Version: 7.0.0.0.alpha0+
Build ID: 850b8de31c5be5127eac16a4f5cc18c26a582e53
CPU threads: 4; OS: Linux 4.19; UI render: default; VCL: gtk3; 
Locale: en-US (en_US.UTF-8); UI-Language: en-US
Calc: threaded

while in

Version: 7.0.0.0.alpha0+
Build ID: 32c5832dfccc2f40370c2795b44adaf3b357d603
CPU threads: 4; OS: Linux 4.19; UI render: default; VCL: gtk3; 
Locale: en-US (en_US.UTF-8); UI-Language: en-US
Calc: threaded

it takes

real	5m6,247s
user	2m5,359s
sys	3m0,256s

nicee!! Backporting to 6.4 branch
@Pavel, @Noel, thanks for fixing this issue!! Should we close this issue now ?
Comment 21 Commit Notification 2020-04-21 19:57:51 UTC
Pavel Klevakin committed a patch related to this issue.
It has been pushed to "libreoffice-6-4":

https://git.libreoffice.org/core/commit/acd8105a825ee4d0efa25ddf512dbb373bd7b8f3

tdf#131951: automatically increase buffer size

It will be available in 6.4.4.

The patch should be included in the daily builds available at
https://dev-builds.libreoffice.org/daily/ in the next 24-48 hours.
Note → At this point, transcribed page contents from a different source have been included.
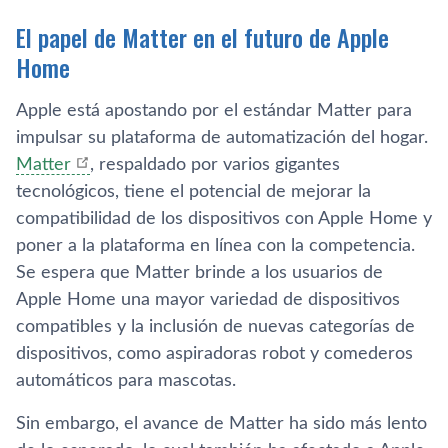
El papel de Matter en el futuro de Apple
Home
Apple está apostando por el estándar Matter para
impulsar su plataforma de automatización del hogar.
Matter
, respaldado por varios gigantes
tecnológicos, tiene el potencial de mejorar la
compatibilidad de los dispositivos con Apple Home y
poner a la plataforma en línea con la competencia.
Se espera que Matter brinde a los usuarios de
Apple Home una mayor variedad de dispositivos
compatibles y la inclusión de nuevas categorías de
dispositivos, como aspiradoras robot y comederos
automáticos para mascotas.
Sin embargo, el avance de Matter ha sido más lento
More
information about daily builds can be found at:
https://wiki.documentfoundation.org/Testing_Daily_Builds

Affected users are encouraged to test the fix and report feedback.
Comment 22 Pavel 2020-04-22 05:58:10 UTC
Great! Thanks all!
I think this bug can be closed
Comment 23 Julien Nabet 2020-04-22 07:53:28 UTC
Thank you for your feedback Pavel
Comment 24 Julien Nabet 2020-04-22 07:53:57 UTC
Let's put this one to VERIFIED since it's been confirmed.
Comment 25 Commit Notification 2020-04-22 09:51:21 UTC
Noel Grandin committed a patch related to this issue.
It has been pushed to "libreoffice-6-4":

https://git.libreoffice.org/core/commit/c6ae3a0610700a730d549c25dbff1748f02b8e3e

tdf#131951 related, improve perf

It will be available in 6.4.4.

The patch should be included in the daily builds available at
https://dev-builds.libreoffice.org/daily/ in the next 24-48 hours. More
information about daily builds can be found at:
https://wiki.documentfoundation.org/Testing_Daily_Builds

Affected users are encouraged to test the fix and report feedback.